Since last couple of months, I’ve been assigned to check our live server’s health and was collecting performance counters analyzing them and reading lot of things on web. It opened so many questions in my mind related to ASP.NET Memory and frankly no document was capable enough to answer my questions. But today, I just got good articles by Jesper Jørgensen, which are really worth to read:

http://jesperen.wordpress.com/2007/05/23/understanding-aspnet-memory/

http://jesperen.wordpress.com/2007/12/10/aspnet-memory-limit/

above two links applies to 32 bit, and following links applies to 64 bit.

http://jesperen.wordpress.com/2007/12/10/aspnet-memory-limit-part-2/

http://jesperen.wordpress.com/2007/09/21/multiple-application-pools-impact-on-virtual-memory-and-pagefile-size/

Highlights:

Applies to 32 bit

– In a standard setup your worker process always have 2GB Virtual memory available (no matter if you have 1, 2 or 4GB physical memory in the machine). If you use 1.5GB memory in your application but your machine only has 1GB physical memory, some of it is just swapped to disk. Thats why it is virtual memory. This also means that if you are running out of (virtual) memory it doesn’t help to add more physical memory.

So why am I limited to 2GB virtual memory?: Well, a 32bit operating system (OS) is only able to address 4GB memory with these 32 bits. In a standard setup 2 of these are reserved for the OS, and the remaining 2 reserved for applications like ASP.Net.
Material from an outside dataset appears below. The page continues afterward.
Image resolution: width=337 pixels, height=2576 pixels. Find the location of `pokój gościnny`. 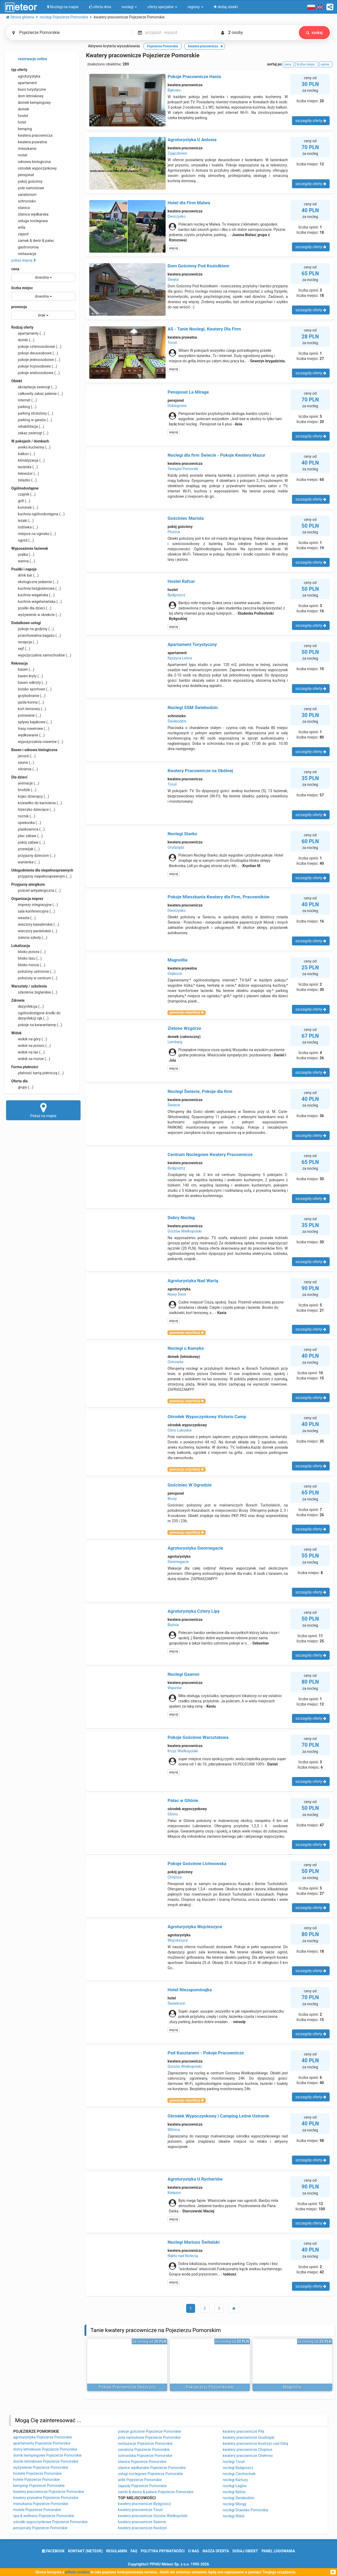

pokój gościnny is located at coordinates (27, 181).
A common error in memory heavy applications is the OutOfMemory Exception (OOM). It happens when the framework is unable to allocate enough virtual memory to run a piece of code. This is a bad thing because they can be thrown almost anywhere in your code, making it hard to predict the outcome. What happens is that the framework lost a battle against custom code about access to the limited 2GB memory.

So how many megabytes should be allowed for the workerprocess?: Microsoft recommends to “set the memory limit to the smaller of 60% of physical RAM or 800 MB“.

Applies to 64 bit

In v1.1, we also supported WS03.  WS03 used a different process model (w3wp).  This process model gets its private bytes limit from IIS configuration (“Maximum Used Memory” on Recycling tab of Application Pool properties in IIS Manager), not the aforementioned .  Unfortunately, this limit had no default (it was not set by default).  So if the application used the ASP.NET cache, we would never drop entries and eventually you would start seeing OutOfMemoryExceptions.  These are non-recoverable, and required human intervention since the process would typically stay up and serve responses with a nicely formatted OutOfMemoryException error page from that point forward.